There's nothing wrong with a bit of competition. It's a dog eat dog world out there and if you want to succeed you have to be the best. But it doesn't appeal to me. If I was competitive in my youth, I have forgotten. I want me and mine to do well but it really doesn't bother me how well that is in comparison to other people.
So when I saw the team lists for the rounders tournament I thought, not unsurprisingly given how most things work round here, that I could just sit back on my hand crocheted picnic blanket and soak up all the material for a comic little posting.
But I was wrong. So wrong that I am almost ashamed to have had the idea in the first place. Shortly before Christmas last year, one of the mums from school, Kim, died from breast cancer. I didn't know her very well. Our paths crossed because we had children in the same year at school and she coached another of my kids in the girls' football team. She was lovely. Her death was tragic.
Amongst many other things, Kim played rounders competitively in a league until she was too ill to play any more and it was in her memory that the tournament had been arranged. I know a few people who had taken it upon themselves to organise the event and was aware that it had been no mean feat. So, whilst I didn't intend to play, I wanted to show my support by taking my family along and helping them raise money.
Saturday dawned bright and hot - a perfect day for an event like this. I packed up a picnic and suncream and off we headed to the venue. It was packed. Not only had the maximum number of teams applied for places but there were plenty of people like me just there to watch. The sun shone, the drinks flowed, the children played and the rounders, two matches at a time, commenced.
And that was when I realised that I had been wrong, that I had misjudged the competitors. Yes, of course, people wanted to win and the games were played hard. But that "win at all costs" attitude that I am so used to was not there. The day was about the tournament - of course it was. But the focus was not on the winning but on the woman for whom it had been planned. I saw nothing of the cut throat competition that you find at other sporting events in the town. Just fun and happiness and, at the presentation for the very gracious winners, a few tears for Kim and her beautiful family.
Sometimes the need to win does transcend other things. Kim was competitive herself. Had she been there she would have been doing her utmost to ensure victory. But sometimes it really is all about the taking part.
2 comments:
Sometimes, I think we all worry too much about what everyone else is thinking and forget to have a good time ourselves. As someone who took part on Saturday I know My main concern was not to make too much of a fool of myself. Once over that I totally agree with all that you have said. It was one of the best days I have had for a long time. The kids played as they should - freely, without constraint, enjoying each other's company. The games were fun and we made new friends and felt new muscles on Sunday! All because of Kim....
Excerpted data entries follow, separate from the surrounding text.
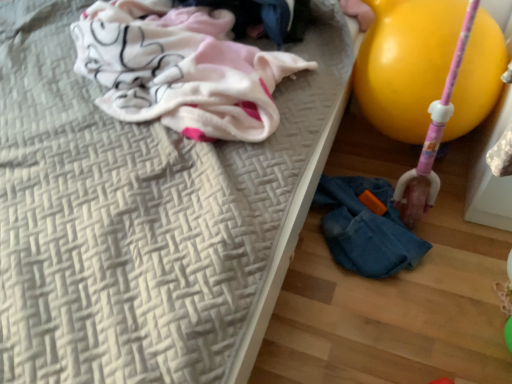 What do you see at coordinates (366, 228) in the screenshot?
I see `denim jacket at lower right` at bounding box center [366, 228].

What are the coordinates of `denim jacket at lower right` in the screenshot? It's located at (366, 228).

From the image's perspective, is yellow rubber balloon at right beneath denim jacket at lower right?

No, from the image's perspective, yellow rubber balloon at right is not below denim jacket at lower right.

Looking at the image, does yellow rubber balloon at right seem bigger or smaller compared to denim jacket at lower right?

Clearly, yellow rubber balloon at right is larger in size than denim jacket at lower right.

Is yellow rubber balloon at right in front of denim jacket at lower right?

That is True.

Which is more to the right, yellow rubber balloon at right or denim jacket at lower right?

yellow rubber balloon at right.

Is white cotton cloth at upper left surrounded by denim jacket at lower right?

→ That's incorrect, white cotton cloth at upper left is not inside denim jacket at lower right.

From a real-world perspective, is denim jacket at lower right beneath white cotton cloth at upper left?

Yes.

Is point (336, 211) positioned after point (106, 39)?

Yes, it is behind point (106, 39).

Between denim jacket at lower right and white cotton cloth at upper left, which one has more height?

white cotton cloth at upper left.

How many degrees apart are the facing directions of white woven mattress at upper left and yellow rubber balloon at right?

The facing directions of white woven mattress at upper left and yellow rubber balloon at right are 91.1 degrees apart.

The height and width of the screenshot is (384, 512). I want to click on bed in front of the yellow rubber balloon at right, so click(x=145, y=215).

From the image's perspective, which is below, white woven mattress at upper left or yellow rubber balloon at right?

white woven mattress at upper left is shown below in the image.

Between white woven mattress at upper left and white cotton cloth at upper left, which one has less height?

A: white cotton cloth at upper left is shorter.

From the image's perspective, which one is positioned higher, white woven mattress at upper left or white cotton cloth at upper left?

white cotton cloth at upper left appears higher in the image.

Based on their positions, is white woven mattress at upper left located to the left or right of white cotton cloth at upper left?

From the image, it's evident that white woven mattress at upper left is to the left of white cotton cloth at upper left.

From the image's perspective, is white cotton cloth at upper left located above white woven mattress at upper left?

Yes, from the image's perspective, white cotton cloth at upper left is over white woven mattress at upper left.

How far apart are white cotton cloth at upper left and white woven mattress at upper left?

white cotton cloth at upper left is 6.07 inches from white woven mattress at upper left.

Considering the sizes of objects white cotton cloth at upper left and white woven mattress at upper left in the image provided, who is taller, white cotton cloth at upper left or white woven mattress at upper left?

white woven mattress at upper left.

Which point is more distant from viewer, (115, 68) or (42, 138)?

The point (115, 68) is behind.

Can you confirm if white woven mattress at upper left is thinner than denim jacket at lower right?

In fact, white woven mattress at upper left might be wider than denim jacket at lower right.

The width and height of the screenshot is (512, 384). I want to click on woman that is on the right side of white woven mattress at upper left, so click(366, 228).

Does white woven mattress at upper left lie behind denim jacket at lower right?

That is False.

How much distance is there between white woven mattress at upper left and denim jacket at lower right?

white woven mattress at upper left and denim jacket at lower right are 17.80 inches apart.

Consider the image. Do you think yellow rubber balloon at right is within white woven mattress at upper left, or outside of it?

yellow rubber balloon at right is outside white woven mattress at upper left.

From their relative heights in the image, would you say yellow rubber balloon at right is taller or shorter than white woven mattress at upper left?

Considering their sizes, yellow rubber balloon at right has less height than white woven mattress at upper left.

Is yellow rubber balloon at right next to white woven mattress at upper left?

No, yellow rubber balloon at right is not making contact with white woven mattress at upper left.

Measure the distance between yellow rubber balloon at right and white woven mattress at upper left.

39.42 centimeters.

The height and width of the screenshot is (384, 512). I want to click on woman directly beneath the yellow rubber balloon at right (from a real-world perspective), so click(366, 228).

Identify the location of clothing in front of the denim jacket at lower right. This screenshot has height=384, width=512. (181, 70).

Based on their spatial positions, is white woven mattress at upper left or yellow rubber balloon at right closer to white cotton cloth at upper left?

white woven mattress at upper left is closer to white cotton cloth at upper left.

Estimate the real-world distances between objects in this image. Which object is further from denim jacket at lower right, white woven mattress at upper left or yellow rubber balloon at right?

white woven mattress at upper left lies further to denim jacket at lower right than the other object.

In the scene shown: From the image, which object appears to be nearer to white woven mattress at upper left, denim jacket at lower right or white cotton cloth at upper left?

Based on the image, white cotton cloth at upper left appears to be nearer to white woven mattress at upper left.

Looking at the image, which one is located closer to white woven mattress at upper left, denim jacket at lower right or yellow rubber balloon at right?

yellow rubber balloon at right is closer to white woven mattress at upper left.

When comparing their distances from denim jacket at lower right, does yellow rubber balloon at right or white woven mattress at upper left seem closer?

The object closer to denim jacket at lower right is yellow rubber balloon at right.

Estimate the real-world distances between objects in this image. Which object is closer to denim jacket at lower right, white cotton cloth at upper left or yellow rubber balloon at right?

yellow rubber balloon at right is positioned closer to the anchor denim jacket at lower right.

From the picture: Which object lies further to the anchor point denim jacket at lower right, white woven mattress at upper left or white cotton cloth at upper left?

The object further to denim jacket at lower right is white cotton cloth at upper left.

When comparing their distances from white cotton cloth at upper left, does yellow rubber balloon at right or white woven mattress at upper left seem further?

Result: yellow rubber balloon at right.

Where is `woman between white woven mattress at upper left and yellow rubber balloon at right in the horizontal direction`? This screenshot has height=384, width=512. woman between white woven mattress at upper left and yellow rubber balloon at right in the horizontal direction is located at coordinates (366, 228).

Identify the location of clothing between white woven mattress at upper left and denim jacket at lower right in the horizontal direction. (181, 70).

Where is `woman between white cotton cloth at upper left and yellow rubber balloon at right`? The image size is (512, 384). woman between white cotton cloth at upper left and yellow rubber balloon at right is located at coordinates (366, 228).

Image resolution: width=512 pixels, height=384 pixels. I want to click on clothing situated between white woven mattress at upper left and yellow rubber balloon at right from left to right, so click(x=181, y=70). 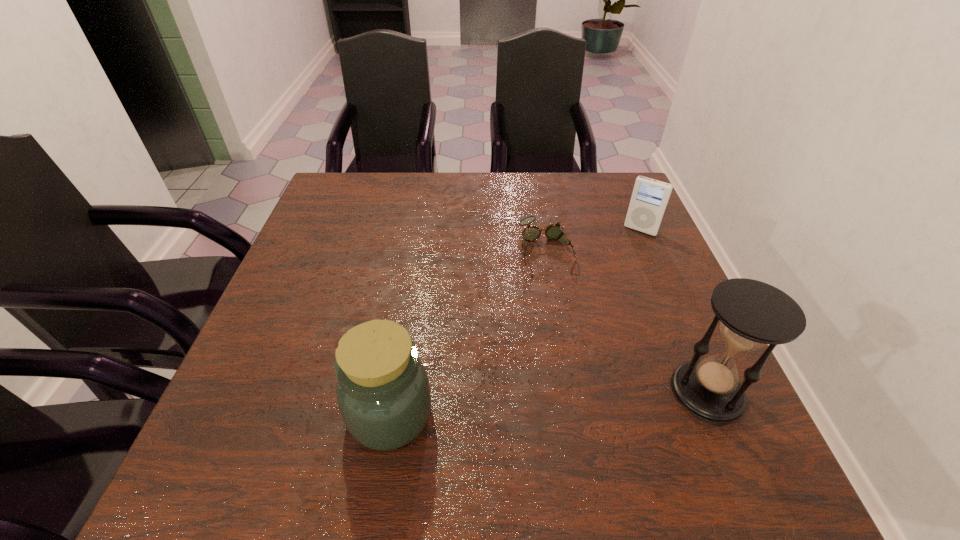 The image size is (960, 540). I want to click on the second tallest object, so click(383, 393).

The image size is (960, 540). I want to click on the leftmost object, so click(383, 393).

Locate an element on the screen. The height and width of the screenshot is (540, 960). hourglass is located at coordinates (752, 313).

The image size is (960, 540). What are the coordinates of `the shortest object` in the screenshot? It's located at (554, 231).

Where is `spectacles`? Image resolution: width=960 pixels, height=540 pixels. spectacles is located at coordinates (554, 231).

Identify the location of iPod. The height and width of the screenshot is (540, 960). (650, 197).

Where is `vacant space located on the back of the jar`? vacant space located on the back of the jar is located at coordinates (401, 345).

In order to click on free space located 0.390m on the left of the tallest object in this screenshot , I will do `click(464, 392)`.

You are a GUI agent. You are given a task and a screenshot of the screen. Output one action in this format:
    pyautogui.click(x=<x>, y=<y>)
    Task: Click on the vacant space situated on the front-facing side of the spectacles
    
    Given the screenshot: What is the action you would take?
    pyautogui.click(x=563, y=313)

This screenshot has height=540, width=960. I want to click on free space located on the front-facing side of the spectacles, so click(570, 342). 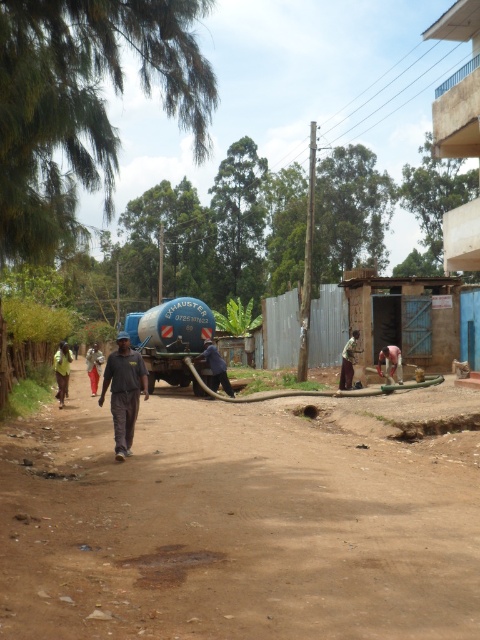 From the picture: You are a pedestrian standing on the dirt road and see the light brown fabric shirt at lower right and the dark gray fabric pants at center. Which person is closer to you?

The light brown fabric shirt at lower right is closer to you because it is in front of the dark gray fabric pants at center.

From the picture: You are a delivery driver who needs to park your vehicle near the blue corrugated metal hut at upper right and the light brown fabric shirt at lower right. Based on the scene, where should you park your vehicle to be closest to both locations?

The blue corrugated metal hut at upper right is above the light brown fabric shirt at lower right, so parking between them would place you closest to both locations.

You are a photographer trying to capture the scene with a camera. You notice the light brown fabric shirt at lower right and the dark gray fabric pants at center. Which of the two items is taller in the photo?

The light brown fabric shirt at lower right has a greater height compared to the dark gray fabric pants at center, so the light brown fabric shirt at lower right is taller in the photo. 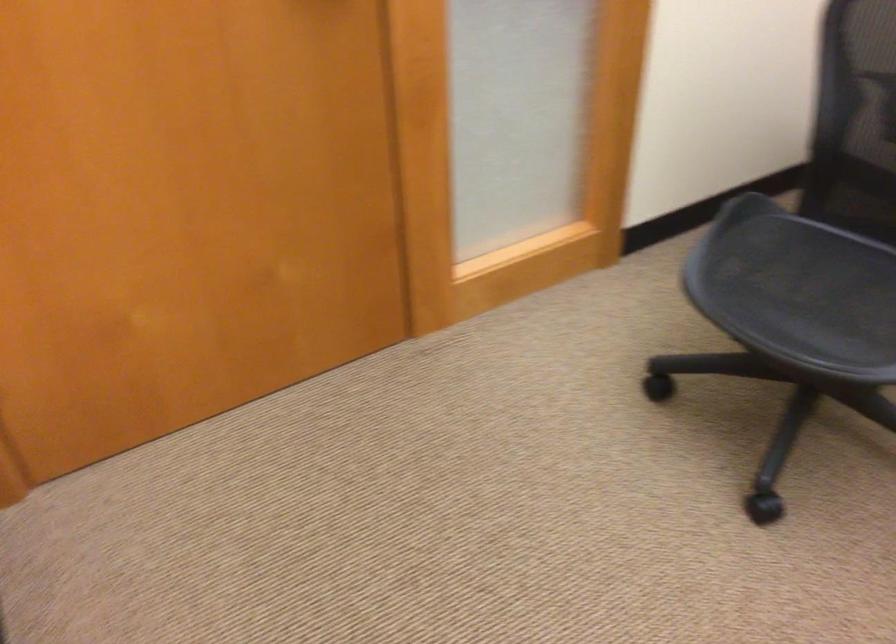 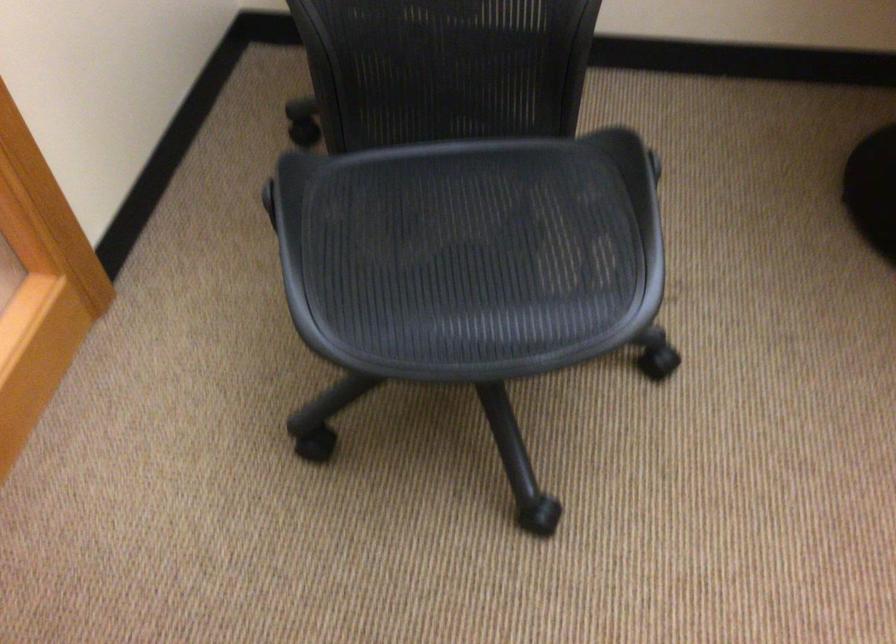 Locate, in the second image, the point that corresponds to pixel 815 290 in the first image.

(470, 254) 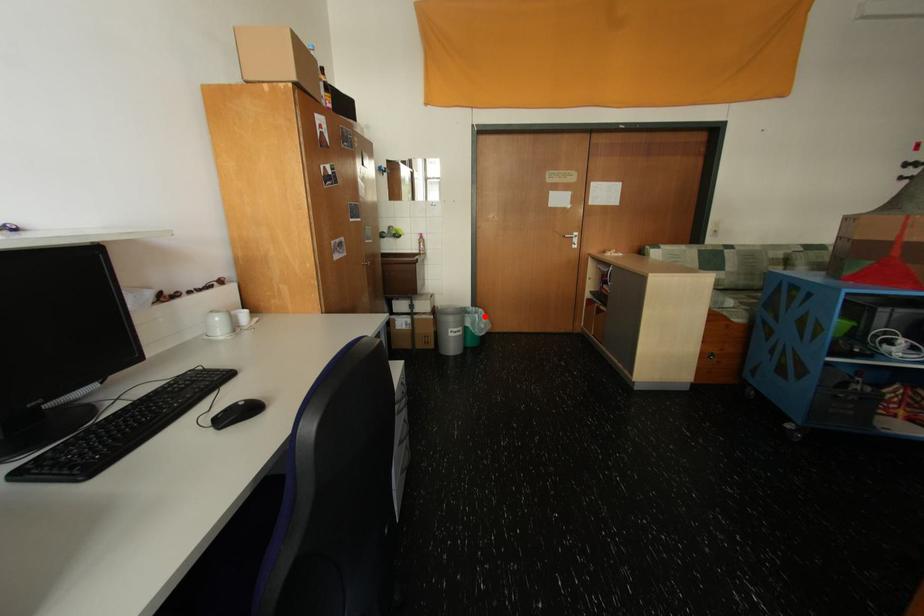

That's a lovely blog Imogen.
I could hear Kim's voice on Saturday urging on all the players because for her the taking part was the most important . Although an accomplished sportswoman herself she would always encourage those of us less skilled as long as we were trying our best - same for the girls football team - she made point of giving everyone a turn at the matches.
She could however equally let everyone know when we weren't doing our best!!
I miss that and I miss her.
The ultimate irony of Saturday was that despite the success of the day she would've been cross with us for making such a fuss about her.
Hopefully she would forgive us as it was for such a good cause and she was always keen to raise awareness of the terrible disease that took her from us.